Lauren S. Stich was born on December 25, 1951. She joined the group for a year in the late 1980s. Lauren continues to sing occasionally, but works more behind the scenes as the founder and director of a talent agency. Lauren also has a separate career as a respected writer on horse racing, and she also breeds horses. She wrote a weekly column for the Daily Racing Form and is now a racing handicapper and analyst for the Racing Digest. Lauren lives in Las Vegas.

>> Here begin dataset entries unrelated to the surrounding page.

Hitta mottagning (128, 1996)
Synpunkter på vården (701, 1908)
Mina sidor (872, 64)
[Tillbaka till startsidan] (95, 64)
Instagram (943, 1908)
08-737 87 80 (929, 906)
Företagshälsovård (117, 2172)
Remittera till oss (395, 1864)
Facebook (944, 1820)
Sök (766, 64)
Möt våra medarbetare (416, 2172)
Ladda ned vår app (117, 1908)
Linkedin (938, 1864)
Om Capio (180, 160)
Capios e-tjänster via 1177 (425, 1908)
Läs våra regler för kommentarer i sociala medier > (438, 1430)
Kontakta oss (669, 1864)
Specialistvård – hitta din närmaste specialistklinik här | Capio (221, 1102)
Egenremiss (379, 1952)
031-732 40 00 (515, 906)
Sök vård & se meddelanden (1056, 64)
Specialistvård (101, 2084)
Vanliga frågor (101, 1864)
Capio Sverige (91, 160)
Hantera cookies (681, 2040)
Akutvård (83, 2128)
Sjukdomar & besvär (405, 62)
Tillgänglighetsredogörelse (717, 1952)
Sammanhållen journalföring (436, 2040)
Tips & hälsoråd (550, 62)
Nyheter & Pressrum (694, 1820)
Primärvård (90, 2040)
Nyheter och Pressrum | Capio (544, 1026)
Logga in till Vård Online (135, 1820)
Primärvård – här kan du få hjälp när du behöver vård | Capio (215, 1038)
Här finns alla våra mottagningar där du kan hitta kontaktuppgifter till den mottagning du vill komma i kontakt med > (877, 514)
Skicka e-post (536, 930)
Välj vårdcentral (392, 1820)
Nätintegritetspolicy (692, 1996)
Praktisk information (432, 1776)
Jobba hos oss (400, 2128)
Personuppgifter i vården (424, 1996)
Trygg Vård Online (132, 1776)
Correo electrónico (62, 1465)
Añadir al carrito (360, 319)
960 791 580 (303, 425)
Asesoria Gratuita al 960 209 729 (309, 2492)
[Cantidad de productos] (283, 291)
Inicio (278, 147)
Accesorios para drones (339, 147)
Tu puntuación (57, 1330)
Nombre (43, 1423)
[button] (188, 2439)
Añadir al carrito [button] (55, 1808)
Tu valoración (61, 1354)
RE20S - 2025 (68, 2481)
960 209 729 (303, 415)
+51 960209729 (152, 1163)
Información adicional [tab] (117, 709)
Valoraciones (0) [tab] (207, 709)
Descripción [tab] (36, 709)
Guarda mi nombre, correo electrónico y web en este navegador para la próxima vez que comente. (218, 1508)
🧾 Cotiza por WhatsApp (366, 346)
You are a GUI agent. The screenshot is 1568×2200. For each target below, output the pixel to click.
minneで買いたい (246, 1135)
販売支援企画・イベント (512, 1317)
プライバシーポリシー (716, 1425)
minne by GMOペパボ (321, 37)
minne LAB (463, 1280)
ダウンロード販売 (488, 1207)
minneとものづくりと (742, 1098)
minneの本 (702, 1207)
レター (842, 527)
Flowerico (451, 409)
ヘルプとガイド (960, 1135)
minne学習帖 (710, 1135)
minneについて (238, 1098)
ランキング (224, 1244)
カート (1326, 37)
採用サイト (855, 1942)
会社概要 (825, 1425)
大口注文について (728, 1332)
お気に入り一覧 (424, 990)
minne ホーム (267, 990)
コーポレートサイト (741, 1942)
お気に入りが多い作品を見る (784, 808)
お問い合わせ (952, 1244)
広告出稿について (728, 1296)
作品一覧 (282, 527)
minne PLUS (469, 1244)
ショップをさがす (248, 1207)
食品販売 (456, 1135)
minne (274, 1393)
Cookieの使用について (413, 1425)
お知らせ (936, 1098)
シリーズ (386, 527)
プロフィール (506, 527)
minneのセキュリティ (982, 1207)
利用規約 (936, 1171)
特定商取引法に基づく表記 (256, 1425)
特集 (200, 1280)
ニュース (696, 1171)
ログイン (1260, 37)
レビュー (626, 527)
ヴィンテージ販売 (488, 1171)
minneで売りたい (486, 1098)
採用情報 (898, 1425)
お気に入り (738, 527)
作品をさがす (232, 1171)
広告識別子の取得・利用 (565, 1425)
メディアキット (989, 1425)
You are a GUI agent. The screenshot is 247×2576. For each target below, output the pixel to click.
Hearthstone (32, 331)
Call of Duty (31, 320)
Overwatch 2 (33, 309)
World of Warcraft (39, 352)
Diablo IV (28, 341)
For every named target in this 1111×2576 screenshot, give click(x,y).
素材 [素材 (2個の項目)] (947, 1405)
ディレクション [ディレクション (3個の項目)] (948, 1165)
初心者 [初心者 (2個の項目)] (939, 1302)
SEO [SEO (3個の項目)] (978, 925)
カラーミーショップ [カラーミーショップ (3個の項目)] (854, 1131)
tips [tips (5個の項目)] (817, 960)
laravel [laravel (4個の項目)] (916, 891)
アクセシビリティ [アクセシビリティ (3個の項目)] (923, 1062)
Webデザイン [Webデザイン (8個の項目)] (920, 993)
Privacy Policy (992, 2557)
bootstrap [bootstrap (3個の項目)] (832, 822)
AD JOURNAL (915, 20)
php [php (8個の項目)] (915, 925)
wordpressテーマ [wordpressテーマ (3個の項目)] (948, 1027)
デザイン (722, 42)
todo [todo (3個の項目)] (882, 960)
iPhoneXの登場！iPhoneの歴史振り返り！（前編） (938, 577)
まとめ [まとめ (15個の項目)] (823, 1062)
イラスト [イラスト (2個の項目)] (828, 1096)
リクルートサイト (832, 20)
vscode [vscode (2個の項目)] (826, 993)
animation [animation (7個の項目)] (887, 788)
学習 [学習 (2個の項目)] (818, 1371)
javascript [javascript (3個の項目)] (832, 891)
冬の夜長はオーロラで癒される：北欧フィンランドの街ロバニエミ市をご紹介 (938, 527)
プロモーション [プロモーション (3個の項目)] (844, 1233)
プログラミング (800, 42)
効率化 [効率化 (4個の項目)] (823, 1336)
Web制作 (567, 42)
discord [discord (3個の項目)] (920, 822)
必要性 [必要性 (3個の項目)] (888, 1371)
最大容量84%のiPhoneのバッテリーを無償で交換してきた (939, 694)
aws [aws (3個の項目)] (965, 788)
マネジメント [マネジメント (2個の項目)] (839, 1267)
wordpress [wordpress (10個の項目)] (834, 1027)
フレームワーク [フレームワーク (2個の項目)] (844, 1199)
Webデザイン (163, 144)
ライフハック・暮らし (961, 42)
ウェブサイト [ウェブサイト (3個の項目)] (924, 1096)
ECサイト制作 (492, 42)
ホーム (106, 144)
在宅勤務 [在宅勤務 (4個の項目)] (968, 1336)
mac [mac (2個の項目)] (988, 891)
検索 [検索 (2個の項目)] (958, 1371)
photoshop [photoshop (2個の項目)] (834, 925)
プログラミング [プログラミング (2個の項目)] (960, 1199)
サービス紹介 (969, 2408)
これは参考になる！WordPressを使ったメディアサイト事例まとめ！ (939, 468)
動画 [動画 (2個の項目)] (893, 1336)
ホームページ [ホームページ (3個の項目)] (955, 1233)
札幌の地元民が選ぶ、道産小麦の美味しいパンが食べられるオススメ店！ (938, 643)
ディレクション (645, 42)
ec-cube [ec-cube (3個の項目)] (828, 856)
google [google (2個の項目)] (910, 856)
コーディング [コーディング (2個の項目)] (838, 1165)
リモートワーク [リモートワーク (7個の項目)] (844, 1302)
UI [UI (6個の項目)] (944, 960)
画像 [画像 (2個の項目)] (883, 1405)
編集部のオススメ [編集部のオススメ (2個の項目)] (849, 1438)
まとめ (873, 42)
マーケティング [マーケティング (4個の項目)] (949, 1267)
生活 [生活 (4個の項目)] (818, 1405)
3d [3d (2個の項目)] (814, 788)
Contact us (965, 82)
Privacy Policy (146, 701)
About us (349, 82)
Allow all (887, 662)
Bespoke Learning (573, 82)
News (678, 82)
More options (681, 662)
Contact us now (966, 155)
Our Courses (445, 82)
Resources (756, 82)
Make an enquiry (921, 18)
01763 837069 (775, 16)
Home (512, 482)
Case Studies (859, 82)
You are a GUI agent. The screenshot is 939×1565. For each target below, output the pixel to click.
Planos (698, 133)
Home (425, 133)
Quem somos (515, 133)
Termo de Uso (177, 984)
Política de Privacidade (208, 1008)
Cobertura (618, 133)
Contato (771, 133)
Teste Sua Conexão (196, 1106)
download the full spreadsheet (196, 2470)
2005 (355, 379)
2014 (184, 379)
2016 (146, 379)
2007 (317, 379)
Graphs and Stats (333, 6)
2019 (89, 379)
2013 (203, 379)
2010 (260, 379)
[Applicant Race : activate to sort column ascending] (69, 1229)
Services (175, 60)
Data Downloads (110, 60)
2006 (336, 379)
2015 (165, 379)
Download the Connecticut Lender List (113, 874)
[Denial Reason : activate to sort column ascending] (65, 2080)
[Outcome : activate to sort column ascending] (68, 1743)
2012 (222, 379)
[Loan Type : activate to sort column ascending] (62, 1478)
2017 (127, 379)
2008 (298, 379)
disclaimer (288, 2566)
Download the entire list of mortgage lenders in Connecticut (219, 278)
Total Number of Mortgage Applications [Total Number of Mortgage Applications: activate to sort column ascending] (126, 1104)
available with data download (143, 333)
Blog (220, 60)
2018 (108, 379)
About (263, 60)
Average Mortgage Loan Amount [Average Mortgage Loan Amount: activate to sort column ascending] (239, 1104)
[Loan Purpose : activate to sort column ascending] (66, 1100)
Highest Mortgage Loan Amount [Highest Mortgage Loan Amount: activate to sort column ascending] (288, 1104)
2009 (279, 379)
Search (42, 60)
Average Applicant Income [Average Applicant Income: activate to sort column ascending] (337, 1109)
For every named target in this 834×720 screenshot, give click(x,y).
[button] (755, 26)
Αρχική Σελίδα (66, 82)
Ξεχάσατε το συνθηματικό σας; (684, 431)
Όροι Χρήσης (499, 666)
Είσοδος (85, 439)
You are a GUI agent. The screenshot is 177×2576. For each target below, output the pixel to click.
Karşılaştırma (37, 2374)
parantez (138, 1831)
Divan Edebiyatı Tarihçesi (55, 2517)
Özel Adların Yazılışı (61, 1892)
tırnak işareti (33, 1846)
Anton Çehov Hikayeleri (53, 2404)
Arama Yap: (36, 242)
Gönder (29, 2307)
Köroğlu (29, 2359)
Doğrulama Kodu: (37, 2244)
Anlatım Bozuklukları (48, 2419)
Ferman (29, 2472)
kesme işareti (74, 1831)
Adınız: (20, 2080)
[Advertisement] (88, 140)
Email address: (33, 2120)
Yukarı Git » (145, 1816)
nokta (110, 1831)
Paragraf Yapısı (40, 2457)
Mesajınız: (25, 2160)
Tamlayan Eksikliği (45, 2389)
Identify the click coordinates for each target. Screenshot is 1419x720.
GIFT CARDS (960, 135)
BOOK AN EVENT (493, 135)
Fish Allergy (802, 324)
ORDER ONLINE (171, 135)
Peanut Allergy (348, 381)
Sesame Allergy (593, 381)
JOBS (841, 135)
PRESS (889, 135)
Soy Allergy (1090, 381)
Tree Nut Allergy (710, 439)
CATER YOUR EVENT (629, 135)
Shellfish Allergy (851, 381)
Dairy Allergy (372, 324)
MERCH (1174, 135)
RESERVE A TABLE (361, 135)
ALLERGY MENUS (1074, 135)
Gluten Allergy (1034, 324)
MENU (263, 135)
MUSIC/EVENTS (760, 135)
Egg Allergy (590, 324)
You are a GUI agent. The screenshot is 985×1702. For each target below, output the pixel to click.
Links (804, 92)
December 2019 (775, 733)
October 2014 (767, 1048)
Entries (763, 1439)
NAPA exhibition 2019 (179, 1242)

Katherine Ann Romeo (b. 14 October 1946) was in the group from 1962 to 1963. She still lives in Brooklyn. She is a widow with two grandchildren.

Regina Marie Gallagher (April 24, 1947 - September 24, 2024) was in the group from 1962 to 1963. She subsequently had a 30-year career as a nurse. Her married name was McGowan.

Anne Frances Fitzgerald was in the group from 1962 to 1963, and Marguerite Frances McGuire was a member from 1963 to 1965.

Drummer Augie Ciulla recorded with his nephews' band The Infinite Staircase, and was featured on their debut album The Road Less Taken, which was released in early 2009. Keyboard player Dave Camacho performs with the Borinquen Blues Band.

==Bibliography==
- Clemente, John (2000). Girl Groups—Fabulous Females That Rocked The World. Iola, Wisc. Krause Publications. pp. 276. ISBN 0-87341-816-6.
- Clemente, John (2013). Girl Groups—Fabulous Females Who Rocked The World. Bloomington, IN Authorhouse Publications. pp. 623. ISBN 978-1-4772-7633-4 (sc); ISBN 978-1-4772-8128-4 (e).